Maya Moore can now celebrate perhaps her greatest victory, and not with UConn or the Minnesota Lynx

Photo: New York Times/Julia Hansen

By Joel Alderman

Arguably one of the greatest women’s basketball players of this or any time, Maya Moore has played a major role away from a playing court but in a court of law. In so doing, she made a valuable contribution to human rights and criminal justice. It could be said it overshadowed leading the University of Connecticut to two consecutive NCAA championships and in becoming a five-time All-Star and member of four WNBA title winners with the Minnesota Lynx.

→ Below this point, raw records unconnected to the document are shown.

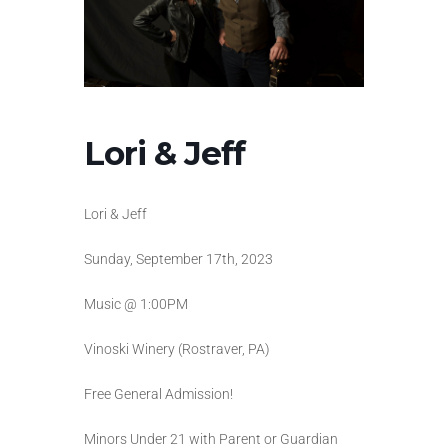
Lori & Jeff
Lori & Jeff
Sunday, September 17th, 2023
Music @ 1:00PM
Vinoski Winery (Rostraver, PA)
Free General Admission!
Minors Under 21 with Parent or Guardian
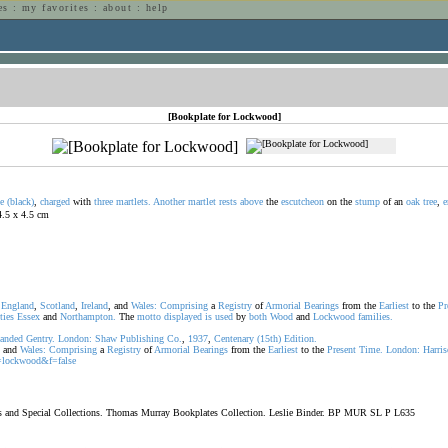
es
:
my favorites
:
about
:
help
n
[Bookplate for Lockwood]
e
(black)
,
charged
with
three
martlets.
Another
martlet
rests
above
the
escutcheon
on the
stump
of an
oak
tree
,
e
 4.5 x 4.5 cm
f
England
,
Scotland
,
Ireland
, and
Wales:
Comprising
a
Registry
of
Armorial
Bearings
from the
Earliest
to the
Pr
ties
Essex
and
Northampton.
The
motto
displayed
is
used
by
both
Wood
and
Lockwood
families.
anded
Gentry.
London:
Shaw
Publishing
Co.
,
1937
,
Centenary
(15th)
Edition.
, and
Wales:
Comprising
a
Registry
of
Armorial
Bearings
from the
Earliest
to the
Present
Time.
London:
Harri
lockwood&f=false
oks and Special Collections. Thomas Murray Bookplates Collection. Leslie Binder. BP MUR SL P L635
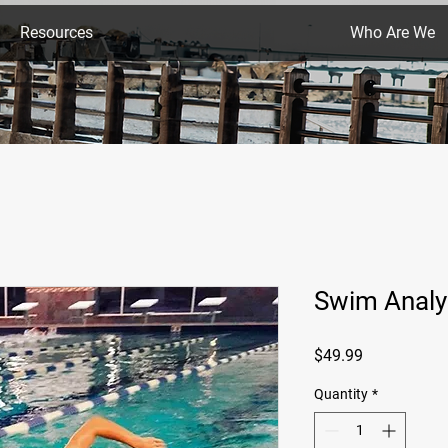
Resources
Who Are We
Swim Analy
Price
$49.99
Quantity
*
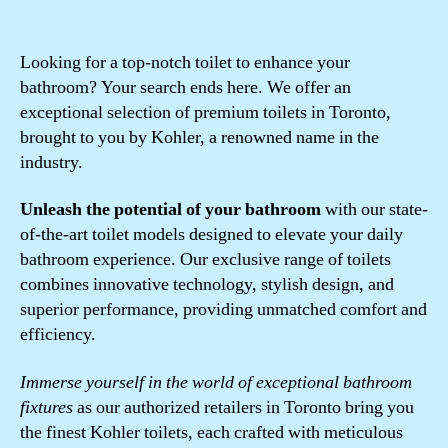
Looking for a top-notch toilet to enhance your
bathroom? Your search ends here. We offer an
exceptional selection of premium toilets in Toronto,
brought to you by Kohler, a renowned name in the
industry.
Unleash the potential of your bathroom
with our state-
of-the-art toilet models designed to elevate your daily
bathroom experience. Our exclusive range of toilets
combines innovative technology, stylish design, and
superior performance, providing unmatched comfort and
efficiency.
Immerse yourself in the world of exceptional bathroom
fixtures
as our authorized retailers in Toronto bring you
the finest Kohler toilets, each crafted with meticulous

Moore had taken a leave of absence as a pro, before the league was put on hold due to the spread of the coronavirus, and devoted her time, efforts and resources to campaign for the release of Jonathan Irons from Missouri’s Jefferson City Correctional Center. It finally happened on July 1st. Moore posted an Instagram video with the caption “FREEDOM,” picturing the moments Irons walked out a free man:

Her campaign for Irons

The 31-year old Moore firmly believed that Irons had been unjustly found guilty of burglary and assault with a weapon. He was a 16-year-old black youth when he was tried as an adult and an all-white jury convicted him.

Irons, who is from O’Fallon, a St. Louis suburb, served about 22 years of a 50-year prison sentence that was handed down in 1998. This even though neither his DNA nor fingerprints were found at the scene, and a gun was never recovered (ESPN).

His case was brought back to court in March, and Judge Daniel Green subsequently overturned the conviction based on the failure to disclose exculpatory evidence and a fingerprint from the scene that didn’t belong to either Irons or the person who there (St. Louis Post-Dispatch).

How a mission of freedom started

Moore, a devout Christian, was born in Jefferson City (technically known City of Jefferson) and the capital of Missouri. She met Irons in 2007 through a prison ministry and before entering UConn. She then made it a mission to see him freed from prison.

Moore was among those who greeted Irons when he left the prison last week. She clapped as Irons approached a group of people waiting for his release.

Lynx coach overwhelmed

Cheryl Reeve, coach and general manager of the Lynx, said “Maya Moore got to celebrate another championship yesterday and none of us who have been blessed to have Maya in our lives are surprised. I cannot imagine, however, what this one must feel like. I was overwhelmed seeing Maya watch Jonathan Irons walk out of the Jefferson City Correctional Center a free man.”

The story was told on “Good Morning America”

The day following Irons’ release Maya Moore said on ABC’s “Good Morning America” that “I’d been standing, and we’d been standing for so long; and it was an unplanned moment where I just felt relief. It was kind of a worshipful moment, just dropping to my knees and just being so thankful that we made it.”

And Irons, thanking Moore and her family said in the video, “I feel like I can live life now. I’m free, I’m blessed, I just want to live my life worthy of God’s help and influence.”

Perhaps reflecting on what is going on today, he said he wants to be “a part of the rebuilding process from where we’re at right now, because there’s so much greater coming on the horizon, and I see it — even in the darkness, I was able to see it — and I know we’re going. We shouldn’t give up; we should keep going.”